Dit alles maakt dat de verhouding tussen partijen niet is aan te merken als een arbeidsovereenkomst zodat de verzoeken die hierop zijn gebaseerd, worden afgewezen.
In artikel 7 van de overeenkomst is een concurrentiebeding opgenomen voor de duur van de overeenkomst. De overeenkomst is inmiddels geëindigd door de opzegging door Freshlight, waarin [verzoeker] heeft berust. Het concurrentiebeding geldt daarom niet langer, zodat [verzoeker] geen belang heeft bij de verzochte verklaring voor recht dat het concurrentiebeding is vervallen. Ook dit verzoek wordt afgewezen.
Het tegenverzoek van Freshlight
Tijdens de mondelinge behandeling is duidelijk geworden dat zowel Freshlight als [verzoeker] ervan uitgingen dat Freshlight de auto aan [verzoeker] ter beschikking stelde voor de duur van de overeenkomst. Omdat de overeenkomst is geëindigd, moet [verzoeker] de auto aan Freshlight (doen) terug leveren zoals Freshlight verzoekt.
Proceskosten
[verzoeker] krijgt ongelijk en moet daarom de proceskosten betalen.
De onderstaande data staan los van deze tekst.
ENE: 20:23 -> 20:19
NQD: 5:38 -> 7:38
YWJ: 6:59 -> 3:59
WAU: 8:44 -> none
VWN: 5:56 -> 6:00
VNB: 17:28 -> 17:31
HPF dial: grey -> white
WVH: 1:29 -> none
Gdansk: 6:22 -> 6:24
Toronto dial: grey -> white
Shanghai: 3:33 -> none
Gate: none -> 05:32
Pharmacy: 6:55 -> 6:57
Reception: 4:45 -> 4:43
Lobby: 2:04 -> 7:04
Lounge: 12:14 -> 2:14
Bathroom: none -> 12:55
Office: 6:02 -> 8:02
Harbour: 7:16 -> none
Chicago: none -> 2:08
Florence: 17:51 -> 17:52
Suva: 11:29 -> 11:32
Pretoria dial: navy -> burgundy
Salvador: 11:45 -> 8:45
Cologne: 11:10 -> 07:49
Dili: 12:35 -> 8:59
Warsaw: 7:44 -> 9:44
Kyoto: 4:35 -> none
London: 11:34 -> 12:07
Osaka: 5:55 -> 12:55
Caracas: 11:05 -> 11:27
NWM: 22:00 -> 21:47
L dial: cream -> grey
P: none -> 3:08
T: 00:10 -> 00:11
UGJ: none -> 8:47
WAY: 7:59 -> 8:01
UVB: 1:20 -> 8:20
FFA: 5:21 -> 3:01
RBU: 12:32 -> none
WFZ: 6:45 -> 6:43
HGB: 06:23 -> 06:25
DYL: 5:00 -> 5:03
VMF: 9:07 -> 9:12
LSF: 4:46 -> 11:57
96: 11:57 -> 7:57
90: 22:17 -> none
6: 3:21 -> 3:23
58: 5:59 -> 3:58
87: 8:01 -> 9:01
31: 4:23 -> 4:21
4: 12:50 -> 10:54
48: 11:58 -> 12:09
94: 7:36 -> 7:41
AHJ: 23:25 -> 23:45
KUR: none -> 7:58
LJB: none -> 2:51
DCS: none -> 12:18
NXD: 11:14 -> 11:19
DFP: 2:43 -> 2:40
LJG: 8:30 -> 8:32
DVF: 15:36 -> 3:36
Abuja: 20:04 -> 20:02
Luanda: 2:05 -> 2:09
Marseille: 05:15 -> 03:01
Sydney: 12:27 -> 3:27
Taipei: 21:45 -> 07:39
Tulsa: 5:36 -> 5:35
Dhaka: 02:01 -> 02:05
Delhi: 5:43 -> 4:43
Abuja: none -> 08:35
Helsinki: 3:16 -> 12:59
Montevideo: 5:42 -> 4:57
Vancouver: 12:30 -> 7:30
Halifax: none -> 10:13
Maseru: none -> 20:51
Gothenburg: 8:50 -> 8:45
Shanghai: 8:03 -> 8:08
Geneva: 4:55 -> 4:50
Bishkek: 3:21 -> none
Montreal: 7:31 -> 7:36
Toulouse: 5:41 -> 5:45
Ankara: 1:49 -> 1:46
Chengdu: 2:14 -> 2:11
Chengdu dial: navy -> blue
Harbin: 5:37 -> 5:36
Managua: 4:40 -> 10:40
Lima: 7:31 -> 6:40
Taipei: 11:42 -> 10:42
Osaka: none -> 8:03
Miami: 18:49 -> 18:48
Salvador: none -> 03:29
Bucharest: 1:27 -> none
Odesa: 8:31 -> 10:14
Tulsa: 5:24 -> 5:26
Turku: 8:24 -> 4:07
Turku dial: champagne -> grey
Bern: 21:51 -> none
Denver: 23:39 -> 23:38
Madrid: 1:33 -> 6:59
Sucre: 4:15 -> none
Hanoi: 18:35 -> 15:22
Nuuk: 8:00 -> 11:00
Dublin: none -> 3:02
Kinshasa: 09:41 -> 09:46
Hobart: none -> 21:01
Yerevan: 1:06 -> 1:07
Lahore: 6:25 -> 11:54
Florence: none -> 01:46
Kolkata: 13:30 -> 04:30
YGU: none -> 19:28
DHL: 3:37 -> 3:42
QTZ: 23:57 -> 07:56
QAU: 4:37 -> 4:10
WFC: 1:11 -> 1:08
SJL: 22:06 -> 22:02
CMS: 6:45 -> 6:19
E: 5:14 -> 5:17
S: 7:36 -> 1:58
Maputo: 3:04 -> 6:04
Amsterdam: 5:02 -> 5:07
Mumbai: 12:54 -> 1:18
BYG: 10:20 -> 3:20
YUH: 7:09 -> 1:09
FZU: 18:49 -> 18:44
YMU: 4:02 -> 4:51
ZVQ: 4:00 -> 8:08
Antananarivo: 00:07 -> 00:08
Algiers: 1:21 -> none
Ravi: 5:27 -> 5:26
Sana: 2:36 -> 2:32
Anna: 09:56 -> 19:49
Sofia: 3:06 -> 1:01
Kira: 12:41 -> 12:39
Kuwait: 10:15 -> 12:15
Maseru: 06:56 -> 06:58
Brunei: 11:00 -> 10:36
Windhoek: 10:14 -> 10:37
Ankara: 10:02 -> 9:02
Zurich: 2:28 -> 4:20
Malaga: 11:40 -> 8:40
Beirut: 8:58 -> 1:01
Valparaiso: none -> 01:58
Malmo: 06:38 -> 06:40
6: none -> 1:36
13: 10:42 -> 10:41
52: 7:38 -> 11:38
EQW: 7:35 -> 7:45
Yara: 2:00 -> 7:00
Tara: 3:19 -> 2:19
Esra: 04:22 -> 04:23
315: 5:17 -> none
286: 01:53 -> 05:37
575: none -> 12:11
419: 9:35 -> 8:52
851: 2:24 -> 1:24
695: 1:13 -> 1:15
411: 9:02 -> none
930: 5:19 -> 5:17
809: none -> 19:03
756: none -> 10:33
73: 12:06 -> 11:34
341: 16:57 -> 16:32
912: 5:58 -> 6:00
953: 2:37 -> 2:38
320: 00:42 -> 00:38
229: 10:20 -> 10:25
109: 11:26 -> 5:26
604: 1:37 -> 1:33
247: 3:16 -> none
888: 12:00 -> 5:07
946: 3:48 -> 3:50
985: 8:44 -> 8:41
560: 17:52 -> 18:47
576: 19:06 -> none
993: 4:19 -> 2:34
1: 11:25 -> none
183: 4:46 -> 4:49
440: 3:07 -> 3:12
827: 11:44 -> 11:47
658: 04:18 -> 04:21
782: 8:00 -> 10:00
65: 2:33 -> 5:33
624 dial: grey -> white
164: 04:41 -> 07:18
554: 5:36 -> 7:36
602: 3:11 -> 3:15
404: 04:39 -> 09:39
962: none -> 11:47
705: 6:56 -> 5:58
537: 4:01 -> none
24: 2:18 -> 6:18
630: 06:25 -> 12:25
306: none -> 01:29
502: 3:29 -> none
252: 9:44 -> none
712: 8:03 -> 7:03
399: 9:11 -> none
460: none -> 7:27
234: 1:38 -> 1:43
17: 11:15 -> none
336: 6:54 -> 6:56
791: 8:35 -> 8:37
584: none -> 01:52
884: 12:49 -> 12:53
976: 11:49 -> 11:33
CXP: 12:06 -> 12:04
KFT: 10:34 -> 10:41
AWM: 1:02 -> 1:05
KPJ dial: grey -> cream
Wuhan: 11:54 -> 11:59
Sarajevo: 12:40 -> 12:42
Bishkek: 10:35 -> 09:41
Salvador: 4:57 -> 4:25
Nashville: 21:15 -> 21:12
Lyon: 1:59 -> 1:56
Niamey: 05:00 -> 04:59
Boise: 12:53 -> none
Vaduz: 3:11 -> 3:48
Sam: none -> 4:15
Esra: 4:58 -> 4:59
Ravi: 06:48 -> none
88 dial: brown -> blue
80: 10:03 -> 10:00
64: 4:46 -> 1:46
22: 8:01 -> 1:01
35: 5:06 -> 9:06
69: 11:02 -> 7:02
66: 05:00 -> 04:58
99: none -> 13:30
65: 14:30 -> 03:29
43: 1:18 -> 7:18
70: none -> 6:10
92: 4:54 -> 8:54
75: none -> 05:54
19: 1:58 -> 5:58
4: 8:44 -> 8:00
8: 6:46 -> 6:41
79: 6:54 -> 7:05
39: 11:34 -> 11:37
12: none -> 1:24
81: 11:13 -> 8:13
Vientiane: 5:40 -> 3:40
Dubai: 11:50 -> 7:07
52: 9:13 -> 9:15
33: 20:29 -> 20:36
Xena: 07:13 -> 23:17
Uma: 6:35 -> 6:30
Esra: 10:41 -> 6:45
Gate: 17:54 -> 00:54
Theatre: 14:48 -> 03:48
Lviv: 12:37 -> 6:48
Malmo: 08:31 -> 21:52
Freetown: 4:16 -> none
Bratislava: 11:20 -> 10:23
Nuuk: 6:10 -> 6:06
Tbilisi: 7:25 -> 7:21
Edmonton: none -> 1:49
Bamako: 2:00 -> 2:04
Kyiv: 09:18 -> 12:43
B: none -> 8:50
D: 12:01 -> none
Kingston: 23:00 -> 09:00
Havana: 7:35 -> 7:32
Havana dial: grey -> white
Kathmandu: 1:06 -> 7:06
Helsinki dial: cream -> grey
De kantonrechter stelt deze kosten aan de kant van Freshlight tot vandaag vast op € 747,- aan salaris voor de gemachtigde.

De beslissing

De kantonrechter:
wijst de verzoeken van [verzoeker] af;
veroordeelt [verzoeker] tot teruggave aan Freshlight van de aan hem ter beschikking gestelde auto met kenteken [kenteken] en medewerking aan overschrijving van het kenteken op naam van Freshlight binnen zeven dagen na betekening van deze uitspraak;
veroordeelt [verzoeker] in de proceskosten, aan de kant van Freshlight tot vandaag vastgesteld op € 747,- met de wettelijke rente zoals bedoeld in artikel 6:119 BW over dat bedrag vanaf de vijftiende dag na vandaag tot de dag van volledige betaling;
verklaart deze beschikking uitvoerbaar bij voorraad;
deze mondelinge uitspraak is gedaan door mr. J.J. Willemsen.
Waarvan is opgemaakt dit proces-verbaal dat door de kantonrechter is ondertekend.